From Eat the Buddha: Life and Death in a Tibetan Town, by Barbara Demick (Random House, 2020), Kindle pp. 14-15:
Tibetans themselves have a fanciful origin myth with nods to both Darwinism and Buddhism. Although there are various permutations to the story, the gist is that the Tibetan people are the descendants of an ape and an ogress who mated on a cliff above a vast inland sea that once covered the Tibetan plateau. (The part about the sea is supported by geological evidence.) The ape was said to be a manifestation of Avalokitesvara, the bodhisattva of compassion, gentle in nature, and the ogress a pitiless warrior.
These qualities would be inherited by their descendants, the Tibetan people, whose destiny would be shaped by competing strains of compassion and cruelty.
Even after the introduction of Buddhism, imported from India in the seventh century, the Tibetans were hardly pacifists. Nor were they particularly insular, contrary to the latter-day reputation of Tibet as a hermit kingdom. In an era when horsemanship was the most essential skill of war, Tibetans ranged across central Asia, sacking cities and subduing other peoples who were incorporated into the Tibetan nation. Under the great emperor Songtsen Gampo, the Tibetans built an empire that rivaled those of the Mongols, Turks, and Arabs. For a brief moment in history, fleeting but hardly forgotten, the Tibetans were even more powerful than the Chinese. In 763 the Tibetans sacked Chang’an, the Tang dynasty capital city now known as Xi’an, home of the terracotta warriors. Their occupation of the city lasted only fifteen days, but it would be long remembered by Tibetans with pride.
The Tibetan empire collapsed in the mid-ninth century and fragmented into minor principalities. It was not until 1642 that a strong, centralized Tibet was reestablished under the leadership of a succession of Dalai Lamas installed and supported by the powerful Mongols. The fifth Dalai Lama had the Potala Palace built on the ruins of the fortress of Songtsen Gampo, giving the impression of an unbroken line of succession with the past. But his Tibet was less than half the size of the former empire, with most of the formerly Tibetan lands to the east split up among various smaller kingdoms and fiefdoms, of which the Mei kingdom of Princess Gonpo’s ancestors was one of many.
Gonpo’s ancestors came originally from the western reach of the plateau, near Mount Kailash—a region called Ngari, which might account for the name Ngaba. Perhaps to enhance their legitimacy, they claimed to have migrated during the ninth century, the golden age of Tibet, as warriors under the command of the great emperors. When the Tibetan empire collapsed and receded, an official history suggests, they remained behind in the east, establishing their own fiefdom.

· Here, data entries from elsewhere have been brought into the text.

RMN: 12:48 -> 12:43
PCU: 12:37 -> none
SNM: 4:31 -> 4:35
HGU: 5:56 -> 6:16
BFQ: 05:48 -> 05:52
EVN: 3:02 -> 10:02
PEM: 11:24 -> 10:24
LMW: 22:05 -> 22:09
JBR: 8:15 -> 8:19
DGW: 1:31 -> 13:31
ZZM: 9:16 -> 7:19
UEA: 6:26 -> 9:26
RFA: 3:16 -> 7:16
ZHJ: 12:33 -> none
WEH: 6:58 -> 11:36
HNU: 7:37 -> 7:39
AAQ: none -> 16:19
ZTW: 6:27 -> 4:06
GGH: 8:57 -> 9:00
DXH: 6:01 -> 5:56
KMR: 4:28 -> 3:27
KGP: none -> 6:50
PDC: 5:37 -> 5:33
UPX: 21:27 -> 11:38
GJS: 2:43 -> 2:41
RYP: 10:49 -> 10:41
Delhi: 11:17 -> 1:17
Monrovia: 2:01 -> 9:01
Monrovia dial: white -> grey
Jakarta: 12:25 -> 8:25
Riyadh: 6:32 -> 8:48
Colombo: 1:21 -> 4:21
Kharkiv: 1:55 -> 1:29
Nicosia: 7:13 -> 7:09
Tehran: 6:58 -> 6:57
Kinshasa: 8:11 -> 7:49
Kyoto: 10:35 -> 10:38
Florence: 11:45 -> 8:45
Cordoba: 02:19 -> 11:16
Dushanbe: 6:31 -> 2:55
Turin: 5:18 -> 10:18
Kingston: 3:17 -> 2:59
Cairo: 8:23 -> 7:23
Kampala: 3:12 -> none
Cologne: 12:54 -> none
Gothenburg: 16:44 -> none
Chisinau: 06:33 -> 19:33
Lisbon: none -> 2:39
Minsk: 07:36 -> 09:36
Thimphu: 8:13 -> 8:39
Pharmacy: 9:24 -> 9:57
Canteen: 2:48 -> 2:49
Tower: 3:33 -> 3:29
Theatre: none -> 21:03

Ngaba was the perfect place to go rogue. It was the very embodiment of the old Chinese chestnut “Heaven is high and the emperor is far away.” It was more than one thousand miles from Beijing—at least a month’s journey by horseback—and nearly as far from Lhasa. By the time the Mei kingdom was firmly established in the eighteenth century, the eastern reaches of the Tibetan plateau had been annexed by the Manchus, who had conquered China and established the Qing dynasty. But the Qing emperors were stretched too thin to bother with the tiresome task of governance. They would send in the cavalry only if fighting between fractious chieftains threatened the empire. The attitude seemed to be “Let the barbarians rule themselves.” They even gave imperial seals to many of the local rulers, Gonpo’s ancestors included, confirming their authority to rule.